-------- Record extracts
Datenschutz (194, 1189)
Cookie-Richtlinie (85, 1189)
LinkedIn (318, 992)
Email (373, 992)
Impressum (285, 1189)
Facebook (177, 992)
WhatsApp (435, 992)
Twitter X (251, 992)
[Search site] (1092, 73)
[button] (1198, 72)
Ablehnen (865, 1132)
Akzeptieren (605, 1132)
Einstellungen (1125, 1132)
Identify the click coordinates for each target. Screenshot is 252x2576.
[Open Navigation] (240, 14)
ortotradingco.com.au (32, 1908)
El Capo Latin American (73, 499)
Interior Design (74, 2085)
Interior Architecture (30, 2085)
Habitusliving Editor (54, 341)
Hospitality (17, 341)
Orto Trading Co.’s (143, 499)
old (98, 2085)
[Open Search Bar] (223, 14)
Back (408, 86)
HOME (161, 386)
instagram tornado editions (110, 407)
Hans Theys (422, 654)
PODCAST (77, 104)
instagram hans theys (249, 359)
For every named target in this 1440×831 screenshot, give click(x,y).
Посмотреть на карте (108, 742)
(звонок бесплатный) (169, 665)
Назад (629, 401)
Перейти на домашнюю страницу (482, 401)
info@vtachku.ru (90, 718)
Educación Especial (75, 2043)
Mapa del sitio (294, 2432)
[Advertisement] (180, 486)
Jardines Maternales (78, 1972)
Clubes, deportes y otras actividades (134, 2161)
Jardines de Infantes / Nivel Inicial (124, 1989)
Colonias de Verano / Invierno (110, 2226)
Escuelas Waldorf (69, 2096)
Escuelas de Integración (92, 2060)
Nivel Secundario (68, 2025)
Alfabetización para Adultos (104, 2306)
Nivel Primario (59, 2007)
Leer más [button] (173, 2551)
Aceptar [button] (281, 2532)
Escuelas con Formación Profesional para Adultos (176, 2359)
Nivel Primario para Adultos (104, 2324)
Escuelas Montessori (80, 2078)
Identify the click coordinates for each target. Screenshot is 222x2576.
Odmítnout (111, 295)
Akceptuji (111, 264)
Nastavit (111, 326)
----------------
▶ Aim of the exercise
Until the last line is reached, keep transcribing the data exactly.

▶ Exercise solution
Datenschutz (194, 1189)
Cookie-Richtlinie (85, 1189)
LinkedIn (318, 992)
Email (373, 992)
Impressum (285, 1189)
Facebook (177, 992)
WhatsApp (435, 992)
Twitter X (251, 992)
[Search site] (1092, 73)
[button] (1198, 72)
Ablehnen (865, 1132)
Akzeptieren (605, 1132)
Einstellungen (1125, 1132)
Identify the click coordinates for each target. Screenshot is 252x2576.
[Open Navigation] (240, 14)
ortotradingco.com.au (32, 1908)
El Capo Latin American (73, 499)
Interior Design (74, 2085)
Interior Architecture (30, 2085)
Habitusliving Editor (54, 341)
Hospitality (17, 341)
Orto Trading Co.’s (143, 499)
old (98, 2085)
[Open Search Bar] (223, 14)
Back (408, 86)
HOME (161, 386)
instagram tornado editions (110, 407)
Hans Theys (422, 654)
PODCAST (77, 104)
instagram hans theys (249, 359)
For every named target in this 1440×831 screenshot, give click(x,y).
Посмотреть на карте (108, 742)
(звонок бесплатный) (169, 665)
Назад (629, 401)
Перейти на домашнюю страницу (482, 401)
info@vtachku.ru (90, 718)
Educación Especial (75, 2043)
Mapa del sitio (294, 2432)
[Advertisement] (180, 486)
Jardines Maternales (78, 1972)
Clubes, deportes y otras actividades (134, 2161)
Jardines de Infantes / Nivel Inicial (124, 1989)
Colonias de Verano / Invierno (110, 2226)
Escuelas Waldorf (69, 2096)
Escuelas de Integración (92, 2060)
Nivel Secundario (68, 2025)
Alfabetización para Adultos (104, 2306)
Nivel Primario (59, 2007)
Leer más [button] (173, 2551)
Aceptar [button] (281, 2532)
Escuelas con Formación Profesional para Adultos (176, 2359)
Nivel Primario para Adultos (104, 2324)
Escuelas Montessori (80, 2078)
Identify the click coordinates for each target. Screenshot is 222x2576.
Odmítnout (111, 295)
Akceptuji (111, 264)
Nastavit (111, 326)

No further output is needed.